Par Rouchdi BERRAHMA
Lorsque le romancier français Jean-Patrick Manchette a commencé sa carrière d’écrivain dans les années 70, il a créé par inadvertance un nouveau genre de crime noir, influencé par sa politique radicale et ses opinions de gauche, le néopolar. Le résultat est à la fois très actuel et très en avance sur son temps.
D’une ambiance souvent violente, le néopolar dénonce la société contemporaine et affectionne le monde des marginaux. Question polar, il faut avouer que Jean-Patrick Manchette a vraiment révolutionné le genre.
« Morgue pleine » est la première des enquêtes du détective privé Eugène Tarpon, un des héros de référence du polar francophone, personnage positif attachant et très humain créé par J.-P. Manchette qui, au fil d’aventures policières parfois dramatiques mais souvent rocambolesques et hilarantes, nous plonge avec bonheur au cœur des années 1970, de leur mode de vie débridé et de leur esthétique extravagante.
Le roman a été adapté au cinema en 1984 sous le titre « Polar » et en bande dessinée en octobre 2021 (Dupuis) par Max Cabanes, qui poursuit sa série remarquée d’adaptations de Jean-Patrick Manchette (Nada, Fatale…), passant du roman noir au polar comique, et des anti-héros à un vrai héros positif, libérant son style grahpique pour nous faire vivre une enquête aussi délirante que mémorable.
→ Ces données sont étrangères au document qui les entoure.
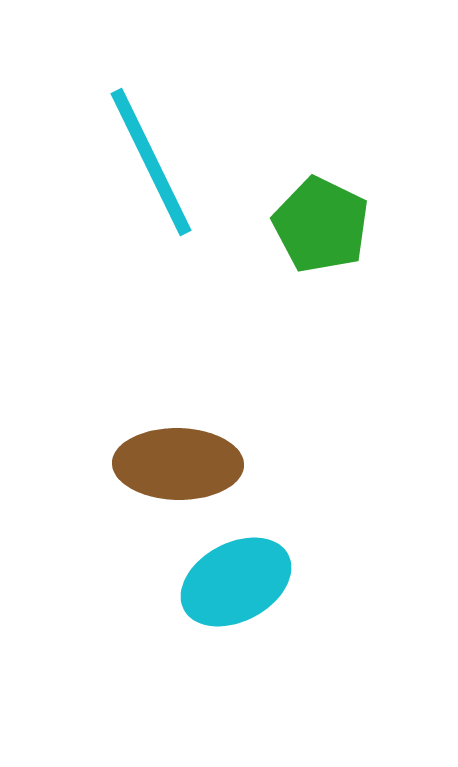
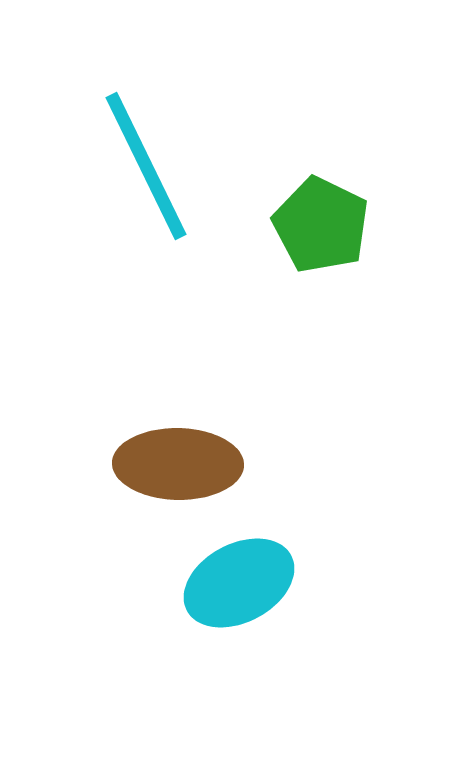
cyan line: moved 5 px left, 4 px down
cyan ellipse: moved 3 px right, 1 px down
Paris, 1975 : les années pop, le papier mural à fleurs, les pattes d’eph’… Eugène Tarpon, un ex-gendarme désabusé, a quitté la police à la suite d’une bavure pour s’établir détective privé à son compte.
Tarpon est un brave type au grand cœur, toujours prêt à défendre les plus faibles. Mais la chance lui tourne décidément le dos… Un soir, après quelques verres de trop, il décide de renoncer à son nouveau métier et de retourner vivre chez sa mère, en province. C’est alors qu’au beau milieu de la nuit, Tarpon voit débouler à sa porte une jeune femme en état de choc, qui répond au doux nom de Memphis Charles. Memphis a un sérieux problème, sa colocataire a été égorgée et elle a peur que la police l’accuse du crime. N’écoutant que son courage, le détective va se porter à son secours et se retrouver entraîné dans un tourbillon d’événements qui le dépassent totalement…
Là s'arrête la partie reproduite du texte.